But datahouse Sageworks, which specializes in small-business intelligence, has been tracking small-company employment through the downturn. Their assessment: That recession in the mirror may be larger than it appears. Looking at revenue data from more than 25 million small businesses, Sageworks CEO Brian Hamilton finds that over the past two years, sales were down about 5 percent for the small-business sector -- and then down another 5 percent the following year, on top of that first decline.
To sum up: "It's bad," Hamilton says.
There are some bright-spot sectors in the mess, Hamilton says: healthcare and education, particularly technical and trade schools. We're apparently drinking a lot -- beer, wine, and liquor stores are doing well.
Strangely, child care centers are still doing well, even though you'd think there are fewer people needing child care since more are unemployed. That one's a puzzle to me.
Ecommerce is strong, as we've noted in this space recently. But of some 1,200 industries Sageworks tracks, Hamilton says perhaps 40 categories are doing well.
Low points are fairly obvious -- anything real-estate related, basically.

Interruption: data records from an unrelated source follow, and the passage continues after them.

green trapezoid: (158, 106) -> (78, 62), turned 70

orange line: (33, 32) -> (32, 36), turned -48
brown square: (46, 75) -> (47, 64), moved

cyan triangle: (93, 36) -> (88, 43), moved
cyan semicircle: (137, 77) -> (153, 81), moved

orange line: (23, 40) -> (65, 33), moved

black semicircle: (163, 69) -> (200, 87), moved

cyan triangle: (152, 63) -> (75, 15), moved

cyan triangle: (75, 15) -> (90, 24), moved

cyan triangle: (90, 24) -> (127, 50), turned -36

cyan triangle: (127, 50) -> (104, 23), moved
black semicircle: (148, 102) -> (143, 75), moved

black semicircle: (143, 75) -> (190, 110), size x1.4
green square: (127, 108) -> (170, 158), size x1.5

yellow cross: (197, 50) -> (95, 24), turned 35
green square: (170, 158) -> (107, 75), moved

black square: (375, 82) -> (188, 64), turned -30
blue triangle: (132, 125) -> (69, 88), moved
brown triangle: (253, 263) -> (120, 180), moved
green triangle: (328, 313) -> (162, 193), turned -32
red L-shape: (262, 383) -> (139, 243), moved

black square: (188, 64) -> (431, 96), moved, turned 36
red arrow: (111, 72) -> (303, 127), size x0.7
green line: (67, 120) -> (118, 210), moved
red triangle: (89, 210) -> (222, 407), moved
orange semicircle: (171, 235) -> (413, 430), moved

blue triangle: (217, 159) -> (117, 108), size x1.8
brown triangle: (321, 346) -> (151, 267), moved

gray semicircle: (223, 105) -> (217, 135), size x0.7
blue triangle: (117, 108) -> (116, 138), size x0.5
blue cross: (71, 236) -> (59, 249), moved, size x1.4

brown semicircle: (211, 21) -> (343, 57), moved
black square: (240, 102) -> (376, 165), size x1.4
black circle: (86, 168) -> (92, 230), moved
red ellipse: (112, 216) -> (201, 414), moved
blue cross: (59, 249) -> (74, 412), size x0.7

When you go down 5 percent and 5 percent again -- as anyone who knows the magic of compound interest will tell you -- that's more than a 10 percent decline. That level of revenue shrink can have a fearsome effect on the bottom line. "De-leveraging assets" is the technical term the big retailers use, which translated means "I'm stuck with the same fixed costs but have less income with which to pay them." Anyone with a store and rent to pay is in deep trouble with this kind of revenue decline.
On the stock-trading Web site Mr. Swing, blogger TraderMark has his theory about what's choking small-business growth -- the bloated healthcare and government sectors.